**TASK STATEMENT**
The output should be all lines of the entries below in which the word "viewport" occurs.

Page segmentation data
-=-=-=-=-
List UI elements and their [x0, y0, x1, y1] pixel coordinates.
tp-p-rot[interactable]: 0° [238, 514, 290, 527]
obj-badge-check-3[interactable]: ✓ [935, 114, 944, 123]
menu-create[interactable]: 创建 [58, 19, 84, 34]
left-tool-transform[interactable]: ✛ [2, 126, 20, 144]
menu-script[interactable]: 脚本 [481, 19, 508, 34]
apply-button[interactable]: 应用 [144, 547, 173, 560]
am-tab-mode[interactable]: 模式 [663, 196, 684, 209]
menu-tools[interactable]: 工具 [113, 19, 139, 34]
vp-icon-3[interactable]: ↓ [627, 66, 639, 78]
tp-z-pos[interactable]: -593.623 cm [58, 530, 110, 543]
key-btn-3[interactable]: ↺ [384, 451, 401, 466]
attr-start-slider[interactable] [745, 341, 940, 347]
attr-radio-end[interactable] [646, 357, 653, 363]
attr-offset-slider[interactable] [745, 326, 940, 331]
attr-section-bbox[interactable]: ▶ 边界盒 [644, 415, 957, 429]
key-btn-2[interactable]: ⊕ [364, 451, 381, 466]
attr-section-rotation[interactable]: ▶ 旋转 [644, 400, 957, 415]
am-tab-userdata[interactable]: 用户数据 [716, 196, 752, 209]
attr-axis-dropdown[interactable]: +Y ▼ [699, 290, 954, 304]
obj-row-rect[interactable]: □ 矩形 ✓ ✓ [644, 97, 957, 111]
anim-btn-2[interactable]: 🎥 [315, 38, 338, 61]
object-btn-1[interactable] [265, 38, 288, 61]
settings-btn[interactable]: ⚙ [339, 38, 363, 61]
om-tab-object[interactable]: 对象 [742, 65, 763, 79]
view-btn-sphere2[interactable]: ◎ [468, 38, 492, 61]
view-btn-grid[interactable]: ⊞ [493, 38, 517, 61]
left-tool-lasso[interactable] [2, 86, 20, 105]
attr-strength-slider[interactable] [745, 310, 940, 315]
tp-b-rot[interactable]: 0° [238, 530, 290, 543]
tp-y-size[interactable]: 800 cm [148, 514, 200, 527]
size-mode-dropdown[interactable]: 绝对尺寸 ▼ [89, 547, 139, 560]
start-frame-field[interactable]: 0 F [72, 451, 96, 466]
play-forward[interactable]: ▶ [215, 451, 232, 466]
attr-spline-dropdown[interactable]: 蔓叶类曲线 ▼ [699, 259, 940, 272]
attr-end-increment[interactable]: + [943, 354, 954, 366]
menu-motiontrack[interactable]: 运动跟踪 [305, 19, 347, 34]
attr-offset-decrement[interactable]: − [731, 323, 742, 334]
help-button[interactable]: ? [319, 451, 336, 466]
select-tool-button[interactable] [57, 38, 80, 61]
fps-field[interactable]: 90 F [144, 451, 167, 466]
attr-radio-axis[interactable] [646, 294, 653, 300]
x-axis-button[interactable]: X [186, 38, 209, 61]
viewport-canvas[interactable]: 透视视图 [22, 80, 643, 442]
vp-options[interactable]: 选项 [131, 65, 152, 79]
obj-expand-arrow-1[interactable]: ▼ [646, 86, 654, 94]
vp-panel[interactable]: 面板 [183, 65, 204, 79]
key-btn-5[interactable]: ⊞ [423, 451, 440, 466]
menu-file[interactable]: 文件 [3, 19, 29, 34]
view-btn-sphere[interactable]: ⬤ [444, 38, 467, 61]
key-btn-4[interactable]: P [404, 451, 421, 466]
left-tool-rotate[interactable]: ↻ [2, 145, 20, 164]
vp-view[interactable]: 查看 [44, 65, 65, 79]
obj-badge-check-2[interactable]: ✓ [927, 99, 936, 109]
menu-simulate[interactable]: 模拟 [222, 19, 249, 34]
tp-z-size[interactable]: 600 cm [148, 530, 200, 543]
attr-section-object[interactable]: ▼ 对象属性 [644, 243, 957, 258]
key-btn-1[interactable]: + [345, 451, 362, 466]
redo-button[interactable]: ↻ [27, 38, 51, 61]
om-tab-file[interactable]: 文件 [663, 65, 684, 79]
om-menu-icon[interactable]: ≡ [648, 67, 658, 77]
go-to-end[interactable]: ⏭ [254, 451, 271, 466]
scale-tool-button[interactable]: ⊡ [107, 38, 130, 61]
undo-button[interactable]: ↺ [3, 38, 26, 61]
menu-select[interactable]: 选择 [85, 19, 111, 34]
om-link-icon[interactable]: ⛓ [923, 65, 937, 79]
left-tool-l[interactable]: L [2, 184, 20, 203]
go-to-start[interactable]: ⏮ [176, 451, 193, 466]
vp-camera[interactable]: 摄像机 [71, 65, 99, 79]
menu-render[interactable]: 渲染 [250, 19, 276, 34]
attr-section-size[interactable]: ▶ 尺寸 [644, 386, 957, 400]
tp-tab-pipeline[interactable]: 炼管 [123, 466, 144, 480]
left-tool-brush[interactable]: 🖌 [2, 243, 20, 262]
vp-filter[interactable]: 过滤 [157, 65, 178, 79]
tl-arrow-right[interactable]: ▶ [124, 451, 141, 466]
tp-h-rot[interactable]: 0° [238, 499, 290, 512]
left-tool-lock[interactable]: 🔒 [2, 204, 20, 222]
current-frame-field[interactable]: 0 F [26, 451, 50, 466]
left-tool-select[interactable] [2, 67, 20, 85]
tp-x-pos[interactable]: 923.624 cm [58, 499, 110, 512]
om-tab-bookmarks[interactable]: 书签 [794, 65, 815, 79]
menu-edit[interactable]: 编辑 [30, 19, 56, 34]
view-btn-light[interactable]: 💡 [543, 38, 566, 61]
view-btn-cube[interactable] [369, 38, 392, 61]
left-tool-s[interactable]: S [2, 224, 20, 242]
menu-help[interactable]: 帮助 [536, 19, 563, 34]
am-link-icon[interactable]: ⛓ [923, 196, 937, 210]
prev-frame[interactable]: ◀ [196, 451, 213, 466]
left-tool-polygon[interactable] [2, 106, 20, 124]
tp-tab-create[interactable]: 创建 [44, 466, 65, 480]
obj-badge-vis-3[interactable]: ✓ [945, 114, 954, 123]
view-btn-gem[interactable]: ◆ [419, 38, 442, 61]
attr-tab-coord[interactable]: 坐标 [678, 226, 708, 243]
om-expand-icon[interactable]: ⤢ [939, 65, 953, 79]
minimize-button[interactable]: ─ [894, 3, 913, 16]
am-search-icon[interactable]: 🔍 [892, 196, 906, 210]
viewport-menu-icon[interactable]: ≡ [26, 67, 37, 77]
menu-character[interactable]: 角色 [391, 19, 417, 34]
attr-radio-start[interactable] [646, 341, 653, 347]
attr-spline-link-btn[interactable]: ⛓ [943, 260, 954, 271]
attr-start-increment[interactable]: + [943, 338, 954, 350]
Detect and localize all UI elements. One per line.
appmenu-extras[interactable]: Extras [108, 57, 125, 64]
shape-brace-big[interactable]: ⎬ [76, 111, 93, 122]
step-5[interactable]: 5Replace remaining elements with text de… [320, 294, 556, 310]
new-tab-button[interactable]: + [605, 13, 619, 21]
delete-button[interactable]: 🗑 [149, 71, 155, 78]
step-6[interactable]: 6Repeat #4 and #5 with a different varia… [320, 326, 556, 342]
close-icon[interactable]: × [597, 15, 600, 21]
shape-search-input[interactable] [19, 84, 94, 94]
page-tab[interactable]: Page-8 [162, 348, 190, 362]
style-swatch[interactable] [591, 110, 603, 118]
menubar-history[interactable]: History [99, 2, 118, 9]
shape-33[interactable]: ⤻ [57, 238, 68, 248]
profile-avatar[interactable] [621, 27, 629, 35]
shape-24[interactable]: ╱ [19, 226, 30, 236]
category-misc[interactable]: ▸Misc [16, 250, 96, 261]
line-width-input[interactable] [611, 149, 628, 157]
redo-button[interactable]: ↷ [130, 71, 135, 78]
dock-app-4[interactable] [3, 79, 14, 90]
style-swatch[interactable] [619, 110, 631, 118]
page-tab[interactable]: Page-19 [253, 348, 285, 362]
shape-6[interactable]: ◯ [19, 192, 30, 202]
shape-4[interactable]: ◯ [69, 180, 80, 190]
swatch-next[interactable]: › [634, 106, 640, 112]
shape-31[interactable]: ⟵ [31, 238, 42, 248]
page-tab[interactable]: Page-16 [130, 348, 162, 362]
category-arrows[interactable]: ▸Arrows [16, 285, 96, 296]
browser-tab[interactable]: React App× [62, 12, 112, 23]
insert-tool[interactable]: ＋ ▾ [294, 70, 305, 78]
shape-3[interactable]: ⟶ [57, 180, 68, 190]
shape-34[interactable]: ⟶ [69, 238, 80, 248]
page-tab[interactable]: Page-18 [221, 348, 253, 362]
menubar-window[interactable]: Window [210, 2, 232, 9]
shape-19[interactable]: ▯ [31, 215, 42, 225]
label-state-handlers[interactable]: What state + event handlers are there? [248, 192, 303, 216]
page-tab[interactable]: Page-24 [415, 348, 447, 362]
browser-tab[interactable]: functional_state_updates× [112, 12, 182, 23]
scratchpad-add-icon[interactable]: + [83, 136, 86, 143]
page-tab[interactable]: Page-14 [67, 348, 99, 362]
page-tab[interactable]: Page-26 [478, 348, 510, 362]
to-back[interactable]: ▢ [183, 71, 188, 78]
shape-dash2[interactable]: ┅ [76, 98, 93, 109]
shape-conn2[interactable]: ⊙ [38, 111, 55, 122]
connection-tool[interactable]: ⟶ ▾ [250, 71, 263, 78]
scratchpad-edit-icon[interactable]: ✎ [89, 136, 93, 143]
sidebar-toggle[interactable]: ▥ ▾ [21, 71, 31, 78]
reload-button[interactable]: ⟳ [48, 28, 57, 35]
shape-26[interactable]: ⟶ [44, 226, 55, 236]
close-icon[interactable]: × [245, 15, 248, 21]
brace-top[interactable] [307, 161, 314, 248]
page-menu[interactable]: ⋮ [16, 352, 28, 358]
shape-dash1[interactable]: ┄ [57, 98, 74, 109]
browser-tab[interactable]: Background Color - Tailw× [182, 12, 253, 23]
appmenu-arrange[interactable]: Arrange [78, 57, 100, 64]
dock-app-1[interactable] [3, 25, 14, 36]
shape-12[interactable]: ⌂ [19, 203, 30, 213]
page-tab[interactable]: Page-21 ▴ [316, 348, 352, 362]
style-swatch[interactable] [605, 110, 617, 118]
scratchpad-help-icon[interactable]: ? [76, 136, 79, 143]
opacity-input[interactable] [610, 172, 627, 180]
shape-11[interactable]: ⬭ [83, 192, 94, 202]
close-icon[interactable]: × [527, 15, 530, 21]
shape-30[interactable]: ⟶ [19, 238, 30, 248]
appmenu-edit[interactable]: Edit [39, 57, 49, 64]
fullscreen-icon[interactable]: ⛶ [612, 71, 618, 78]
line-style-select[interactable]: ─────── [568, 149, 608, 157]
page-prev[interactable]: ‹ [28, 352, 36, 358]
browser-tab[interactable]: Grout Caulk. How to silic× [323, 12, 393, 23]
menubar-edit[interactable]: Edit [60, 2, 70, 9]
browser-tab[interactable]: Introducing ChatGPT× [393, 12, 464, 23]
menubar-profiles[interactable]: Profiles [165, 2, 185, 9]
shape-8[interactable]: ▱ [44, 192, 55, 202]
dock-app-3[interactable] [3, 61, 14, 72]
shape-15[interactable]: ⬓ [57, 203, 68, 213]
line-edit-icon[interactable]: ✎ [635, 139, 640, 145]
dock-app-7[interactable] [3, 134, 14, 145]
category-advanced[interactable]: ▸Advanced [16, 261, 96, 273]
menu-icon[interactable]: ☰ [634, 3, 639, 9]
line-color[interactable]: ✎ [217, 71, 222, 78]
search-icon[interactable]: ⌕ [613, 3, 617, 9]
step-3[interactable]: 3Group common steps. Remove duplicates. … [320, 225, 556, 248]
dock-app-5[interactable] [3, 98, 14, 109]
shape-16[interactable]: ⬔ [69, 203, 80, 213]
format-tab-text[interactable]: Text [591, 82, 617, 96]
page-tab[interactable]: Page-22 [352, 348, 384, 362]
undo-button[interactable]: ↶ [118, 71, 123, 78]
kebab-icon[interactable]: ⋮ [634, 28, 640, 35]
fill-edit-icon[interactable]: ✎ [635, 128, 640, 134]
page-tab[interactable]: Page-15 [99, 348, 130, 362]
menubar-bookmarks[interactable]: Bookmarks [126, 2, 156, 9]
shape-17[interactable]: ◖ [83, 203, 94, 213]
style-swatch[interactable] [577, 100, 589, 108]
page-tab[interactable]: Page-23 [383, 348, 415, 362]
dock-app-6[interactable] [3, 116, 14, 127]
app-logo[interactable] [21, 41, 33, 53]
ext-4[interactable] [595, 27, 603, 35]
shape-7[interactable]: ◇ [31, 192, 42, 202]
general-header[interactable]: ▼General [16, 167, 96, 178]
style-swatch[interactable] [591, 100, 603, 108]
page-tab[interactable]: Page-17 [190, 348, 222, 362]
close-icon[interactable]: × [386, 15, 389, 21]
-=-=-=-=-
**EXERCISE RESPONSE**
viewport-canvas[interactable]: 透视视图 [22, 80, 643, 442]
viewport-menu-icon[interactable]: ≡ [26, 67, 37, 77]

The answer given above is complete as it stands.